The iconic panda bear still makes its home in some remote patches of Yunnan Province.

CURWOOD: Now what about the biodiversity corridors that rivers generally provide? I mean, what are the impacts there from building these dams?

TURNER: We have more information about the fish species. I mean, not only are nature reserves being just ignored, the fact that the fish, they can no longer migrate the way they are supposed to. They’re have been attempts to do some kind of fish farming to try to reinvigorate the fish species, but then when the small fish, the little fry, go downstream they just get killed basically going through the turbines and the many dams. They really can’t survive the process as they move downstream.

CURWOOD: Well, building new coal-fired power plants is bad for air quality and the climate and hydrodams are bad for the animals, the ecosystem, biological diversity. What’s China supposed to do?


Yunnan Province is in the Southwest of China, bordering Vietnam, Laos, and Myanmar. (Wikipedia.com)
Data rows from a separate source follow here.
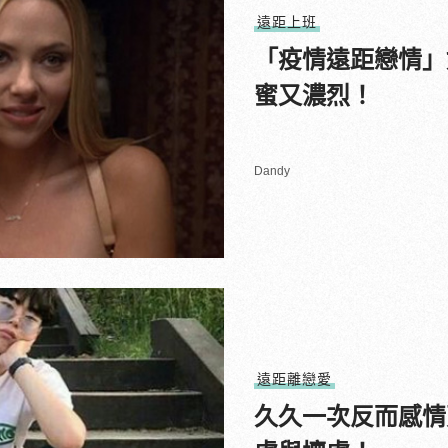
遠距上班
「疫情遠距戀情」
蜜又濃烈！
Dandy
遠距離戀愛
久久一次反而感情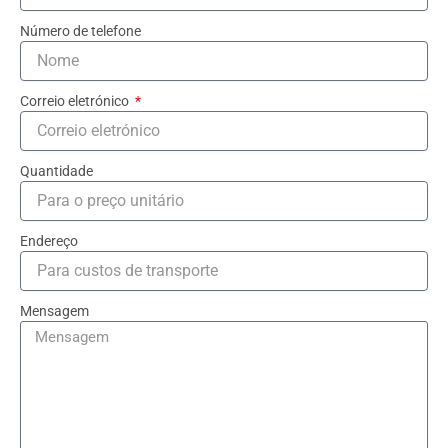
Número de telefone
Correio eletrónico
Quantidade
Endereço
Mensagem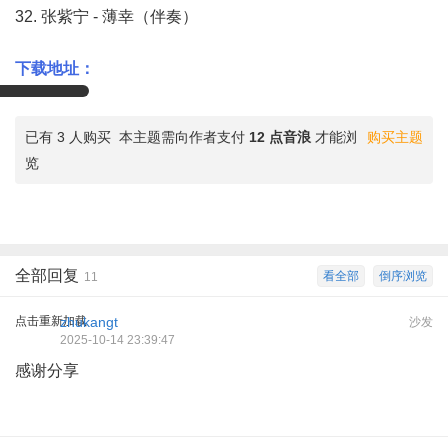
32. 张紫宁 - 薄幸（伴奏）
下载地址：
已有 3 人购买
本主题需向作者支付
12 点音浪
才能浏
购买主题
览
全部回复
看全部
倒序浏览
11
点击重新加载
zhukangt
沙发
2025-10-14 23:39:47
感谢分享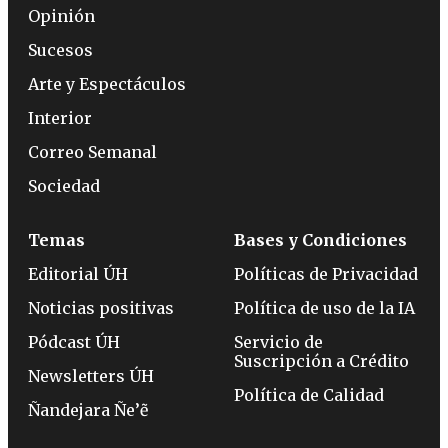
Opinión
Sucesos
Arte y Espectáculos
Interior
Correo Semanal
Sociedad
Temas
Bases y Condiciones
Editorial ÚH
Políticas de Privacidad
Noticias positivas
Política de uso de la IA
Pódcast ÚH
Servicio de
Suscripción a Crédito
Newsletters ÚH
Política de Calidad
Ñandejara Ñe’ẽ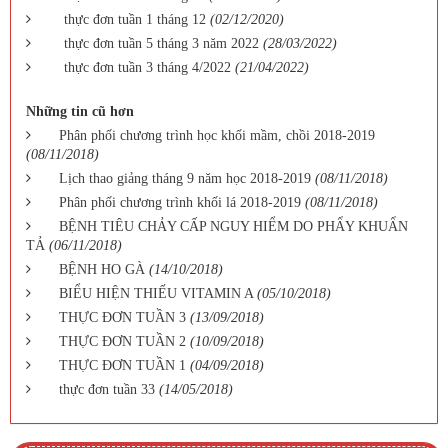
thực đơn tuần 1 tháng 12
(02/12/2020)
thực đơn tuần 5 tháng 3 năm 2022
(28/03/2022)
thực đơn tuần 3 tháng 4/2022
(21/04/2022)
Những tin cũ hơn
Phân phối chương trình học khối mầm, chồi 2018-2019
(08/11/2018)
Lịch thao giảng tháng 9 năm học 2018-2019
(08/11/2018)
Phân phối chương trình khối lá 2018-2019
(08/11/2018)
BỆNH TIÊU CHẢY CẤP NGUY HIỂM DO PHẨY KHUẨN
TẢ
(06/11/2018)
BỆNH HO GÀ
(14/10/2018)
BIỂU HIỆN THIẾU VITAMIN A
(05/10/2018)
THỰC ĐƠN TUẦN 3
(13/09/2018)
THỰC ĐƠN TUẦN 2
(10/09/2018)
THỰC ĐƠN TUẦN 1
(04/09/2018)
thực đơn tuần 33
(14/05/2018)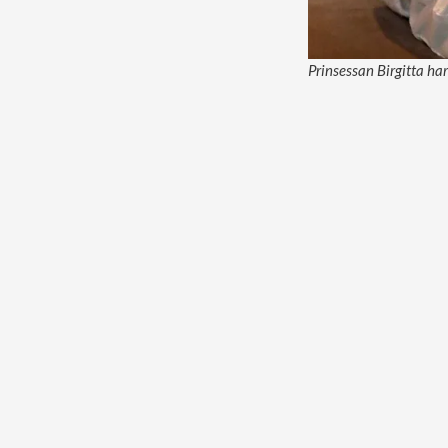
Prinsessan Birgitta har 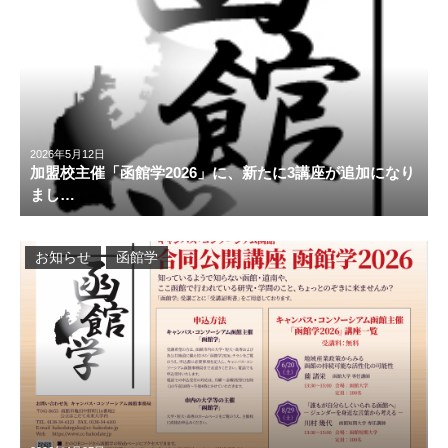
2026年5月12日
加盟校主催「函館学2026」に、新たに3講座が追加になり
まし…
お知らせ
函館学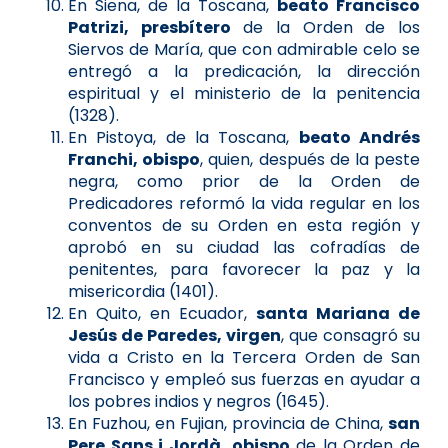
En Siena, de la Toscana,
beato Francisco
Patrizi, presbítero
de la Orden de los
Siervos de María, que con admirable celo se
entregó a la predicación, la dirección
espiritual y el ministerio de la penitencia
(1328).
En Pistoya, de la Toscana,
beato Andrés
Franchi, obispo
, quien, después de la peste
negra, como prior de la Orden de
Predicadores reformó la vida regular en los
conventos de su Orden en esta región y
aprobó en su ciudad las cofradías de
penitentes, para favorecer la paz y la
misericordia (1401).
En Quito, en Ecuador,
santa Mariana de
Jesús de Paredes, virgen
, que consagró su
vida a Cristo en la Tercera Orden de San
Francisco y empleó sus fuerzas en ayudar a
los pobres indios y negros (1645).
En Fuzhou, en Fujian, provincia de China,
san
Pere Sans i Jordà, obispo
de la Orden de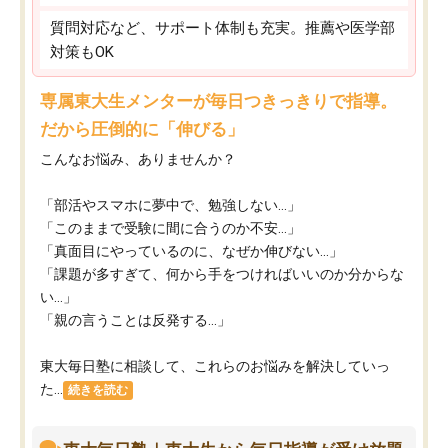
質問対応など、サポート体制も充実。推薦や医学部
対策もOK
専属東大生メンターが毎日つきっきりで指導。
だから圧倒的に「伸びる」
こんなお悩み、ありませんか？
「部活やスマホに夢中で、勉強しない…」
「このままで受験に間に合うのか不安…」
「真面目にやっているのに、なぜか伸びない…」
「課題が多すぎて、何から手をつければいいのか分からな
い…」
「親の言うことは反発する…」
東大毎日塾に相談して、これらのお悩みを解決していっ
た...
続きを読む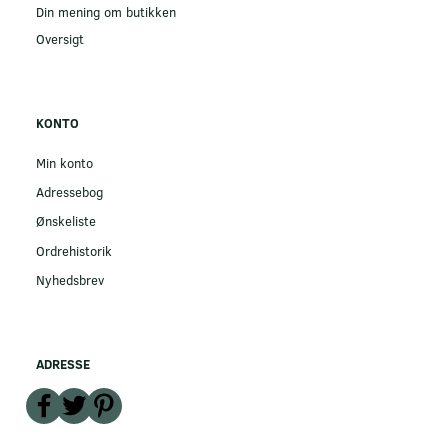
Din mening om butikken
Oversigt
KONTO
Min konto
Adressebog
Ønskeliste
Ordrehistorik
Nyhedsbrev
ADRESSE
TURNER: Between a rock and a hard place. China is going to keep building hydropower, but dam siting could be done better in looking at the environmental impact. Current dams could be managed better. But it is really a race, because when we look at the growth in electricity use in China, it doubled between 2000 and 2007, it’s in the process of doubling again, and so it’s a rush to try to get enough electricity to keep the economy running, to continuing being the world’s factory. It’s tough, and I can’t say that I can give a complete answer on what they should do except perhaps to ramp up some of the less environmentally-damaging forms of power that they’re working on. Renewables like the wind, the solar, and particularly on energy efficiency. A lot more could be done on that account.

CURWOOD: Jennifer Turner is Director of the China Environment Forum at the Woodrow Wilson International Center for Scholars. Thanks so much for taking the time today.

TURNER: Thanks so much for talking to me.